[ofa-general] Re: [patch 1/6] mmu_notifier: Core code

Fri Feb 15 19:37:19 PST 2008

On Thu, 14 Feb 2008 22:49:00 -0800 Christoph Lameter <clameter at sgi.com> wrote:

> MMU notifiers are used for hardware and software that establishes
> external references to pages managed by the Linux kernel. These are
> page table entriews or tlb entries or something else that allows
> hardware (such as DMA engines, scatter gather devices, networking,
> sharing of address spaces across operating system boundaries) and
> software (Virtualization solutions such as KVM, Xen etc) to
> access memory managed by the Linux kernel.
> 
> The MMU notifier will notify the device driver that subscribes to such
> a notifier that the VM is going to do something with the memory
> mapped by that device. The device must then drop references for the
> indicated memory area. The references may be reestablished later.
> 
> The notification scheme is much better than the current schemes of
> avoiding the danger of the VM removing pages that are externally
> mapped. We currently either mlock pages used for RDMA, XPmem etc
> in memory or increase the refcount to pin the pages. Increasing
> the refcount makes it impossible for the VM to reclaim the page.
> 
> Mlock causes problems with reclaim and may lead to OOM if too many
> pages are pinned in memory. It is also incorrect in terms what the POSIX
> specificies for what role mlock should play. Mlock does *not* pin pages in
> memory. Mlock just means do not allow the page to be moved to swap.
> 
> Linux can move pages in memory (for example through the page migration
> mechanism). These pages can be moved even if they are mlocked(!!!!).
> The current approach of page pinning in use by RDMA etc is conceptually
> broken but there are currently no other easy solutions.
> 
> The alternate of increasing the page count to pin pages is also not
> that enticing since there will be continual attempts to reclaim
> or migrate these pages.
> 
> The solution here allows us to finally fix this issue by requiring
> such devices to subscribe to a notification chain that will allow
> them to work without pinning. The VM gains control of its memory again
> and the memory that has external references can be managed like regular
> memory.
> 
> This patch: Core portion
> 

What is the status of getting infiniband to use this facility?

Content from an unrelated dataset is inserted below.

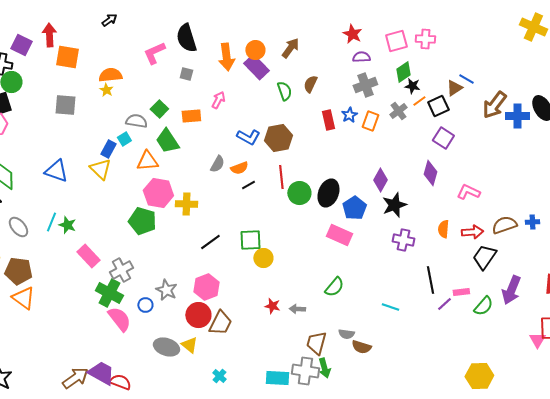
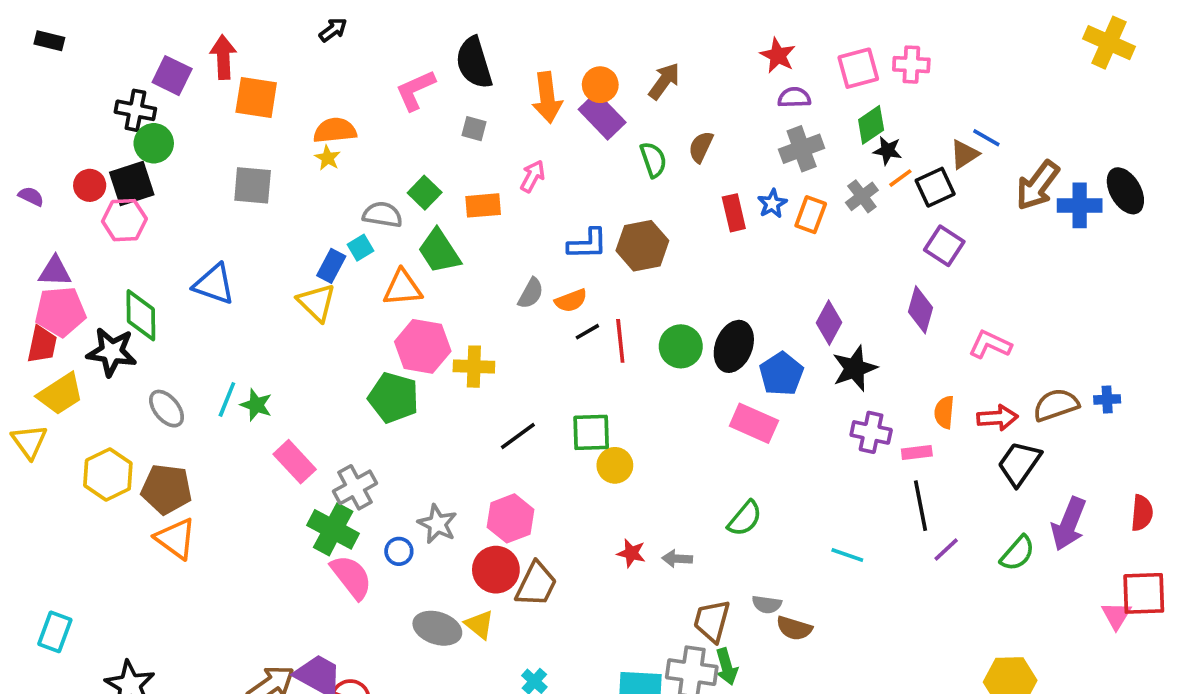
blue L-shape: (248, 137) -> (587, 244), turned -30
blue triangle: (56, 171) -> (214, 284), moved
red line: (281, 177) -> (620, 341), moved
pink rectangle: (461, 292) -> (917, 453), moved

How important is this feature to KVM?

To xpmem?

Which other potential clients have been identified and how important it it
to those?

> Index: linux-2.6/Documentation/mmu_notifier/README
> ===================================================================
> --- /dev/null	1970-01-01 00:00:00.000000000 +0000
> +++ linux-2.6/Documentation/mmu_notifier/README	2008-02-14 22:27:19.000000000 -0800
> @@ -0,0 +1,105 @@
> +Linux MMU Notifiers
> +-------------------
> +
> +MMU notifiers are used for hardware and software that establishes
> +external references to pages managed by the Linux kernel. These are
> +page table entriews or tlb entries or something else that allows
> +hardware (such as DMA engines, scatter gather devices, networking,
> +sharing of address spaces across operating system boundaries) and
> +software (Virtualization solutions such as KVM, Xen etc) to
> +access memory managed by the Linux kernel.
> +
> +The MMU notifier will notify the device driver that subscribes to such
> +a notifier that the VM is going to do something with the memory
> +mapped by that device. The device must then drop references for the
> +indicated memory area. The references may be reestablished later.
> +
> +The notification scheme is much better than the current schemes of
> +dealing with the danger of the VM removing pages.
> +We currently mlock pages used for RDMA, XPmem etc in memory or
> +increase the refcount of the pages.
> +
> +Both cause problems with reclaim and may lead to OOM if too many
> +pages are pinned in memory. Mlock is also incorrect in terms of the POSIX
> +specification of the role of mlock. Mlock does *not* pin pages in
> +memory. It just does not allow the page to be moved to swap.
> +The page refcount is used to track current users of a page struct.
> +Artificially inflating the refcount means that the VM cannot track
> +down all references to a page. It will not be able to reclaim or
> +move a page. However, the core code will try again and again because
> +the assumption is that an elevated refcount is a temporary situation.
> +
> +Linux can move pages in memory (for example through the page migration
> +mechanism). These pages can be moved even if they are mlocked(!!!!).
> +So the current approach in use by RDMA etc etc is conceptually broken
> +but there are currently no other easy solutions.
> +
> +The solution here allows us to finally fix this issue by requiring
> +such devices to subscribe to a notification chain that will allow
> +them to work without pinning.
> +
> +The notifier chains provide two callback mechanisms. The
> +first one is required for any device that establishes external mappings.
> +The second (rmap) mechanism is required if a device needs to be
> +able to sleep when invalidating references. Sleeping may be necessary
> +if we are mapping across a network or to different Linux instances
> +in the same address space.

I'd have thought that a major reason for sleeping would be to wait for IO
to complete.  Worth mentioning here?

> +mmu_notifier mechanism (for KVM/GRU etc)
> +----------------------------------------
> +Callbacks are registered with an mm_struct from a device driver using
> +mmu_notifier_register(). When the VM removes pages (or changes
> +permissions on pages etc) then callbacks are triggered.
> +
> +The invalidation function for a single page (*invalidate_page)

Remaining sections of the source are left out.